▶ What the task requires
Every line with "Allah" in it should be copied from the data.
---------- Record excerpts ----------
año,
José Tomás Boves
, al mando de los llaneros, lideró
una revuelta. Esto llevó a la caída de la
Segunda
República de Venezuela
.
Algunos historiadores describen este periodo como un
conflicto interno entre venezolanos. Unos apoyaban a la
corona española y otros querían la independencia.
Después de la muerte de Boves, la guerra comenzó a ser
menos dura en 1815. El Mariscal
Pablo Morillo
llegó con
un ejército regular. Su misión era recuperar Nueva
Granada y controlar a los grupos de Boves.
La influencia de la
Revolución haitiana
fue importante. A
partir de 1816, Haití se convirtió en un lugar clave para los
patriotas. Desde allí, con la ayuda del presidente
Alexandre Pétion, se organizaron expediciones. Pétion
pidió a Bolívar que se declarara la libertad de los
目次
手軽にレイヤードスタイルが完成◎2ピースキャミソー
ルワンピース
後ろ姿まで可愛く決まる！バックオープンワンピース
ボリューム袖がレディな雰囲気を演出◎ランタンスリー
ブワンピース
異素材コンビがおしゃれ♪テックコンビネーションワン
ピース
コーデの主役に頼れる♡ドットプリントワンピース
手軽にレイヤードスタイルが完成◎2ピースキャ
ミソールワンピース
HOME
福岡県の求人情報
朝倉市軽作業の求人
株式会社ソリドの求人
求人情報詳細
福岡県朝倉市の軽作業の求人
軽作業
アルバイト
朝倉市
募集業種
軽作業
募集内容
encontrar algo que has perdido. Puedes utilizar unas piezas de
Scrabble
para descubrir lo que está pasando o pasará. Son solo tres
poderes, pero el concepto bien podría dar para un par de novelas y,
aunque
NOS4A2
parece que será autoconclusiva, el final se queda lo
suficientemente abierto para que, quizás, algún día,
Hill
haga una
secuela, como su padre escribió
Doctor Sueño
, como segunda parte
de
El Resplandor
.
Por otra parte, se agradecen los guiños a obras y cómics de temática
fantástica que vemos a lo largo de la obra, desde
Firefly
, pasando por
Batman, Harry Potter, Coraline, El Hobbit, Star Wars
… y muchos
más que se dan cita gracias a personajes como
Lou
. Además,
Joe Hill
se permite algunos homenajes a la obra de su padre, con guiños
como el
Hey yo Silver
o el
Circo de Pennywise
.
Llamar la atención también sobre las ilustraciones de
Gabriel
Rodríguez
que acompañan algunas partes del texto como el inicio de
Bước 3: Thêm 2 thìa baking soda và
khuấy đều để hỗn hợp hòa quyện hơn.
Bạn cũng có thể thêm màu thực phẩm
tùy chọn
----------
---------- Record excerpts ----------
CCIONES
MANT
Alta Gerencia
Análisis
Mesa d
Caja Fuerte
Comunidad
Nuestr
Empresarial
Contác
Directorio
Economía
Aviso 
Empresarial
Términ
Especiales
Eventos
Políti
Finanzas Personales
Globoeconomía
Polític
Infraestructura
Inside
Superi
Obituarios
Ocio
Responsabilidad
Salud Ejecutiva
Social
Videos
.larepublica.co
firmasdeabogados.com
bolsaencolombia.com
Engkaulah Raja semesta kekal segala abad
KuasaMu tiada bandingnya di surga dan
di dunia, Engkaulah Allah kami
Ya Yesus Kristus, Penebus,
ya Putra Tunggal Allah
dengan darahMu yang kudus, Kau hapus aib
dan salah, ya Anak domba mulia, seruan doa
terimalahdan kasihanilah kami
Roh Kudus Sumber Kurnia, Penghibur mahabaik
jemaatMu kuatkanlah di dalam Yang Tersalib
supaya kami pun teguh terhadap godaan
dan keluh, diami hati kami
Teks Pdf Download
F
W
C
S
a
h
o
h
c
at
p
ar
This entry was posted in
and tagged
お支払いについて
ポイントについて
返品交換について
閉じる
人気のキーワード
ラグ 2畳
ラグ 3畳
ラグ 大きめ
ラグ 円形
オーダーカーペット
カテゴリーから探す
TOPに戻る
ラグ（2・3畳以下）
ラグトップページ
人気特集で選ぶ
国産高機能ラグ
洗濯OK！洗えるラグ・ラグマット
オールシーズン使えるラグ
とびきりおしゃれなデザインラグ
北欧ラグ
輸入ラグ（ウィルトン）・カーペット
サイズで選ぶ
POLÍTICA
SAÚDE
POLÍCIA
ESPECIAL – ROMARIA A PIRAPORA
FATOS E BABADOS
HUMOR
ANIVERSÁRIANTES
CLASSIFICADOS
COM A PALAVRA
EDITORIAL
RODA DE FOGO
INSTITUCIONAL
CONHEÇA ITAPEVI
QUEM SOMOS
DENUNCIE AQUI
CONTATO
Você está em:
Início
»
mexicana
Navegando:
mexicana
----------
▶ Your solution
di dunia, Engkaulah Allah kami
ya Putra Tunggal Allah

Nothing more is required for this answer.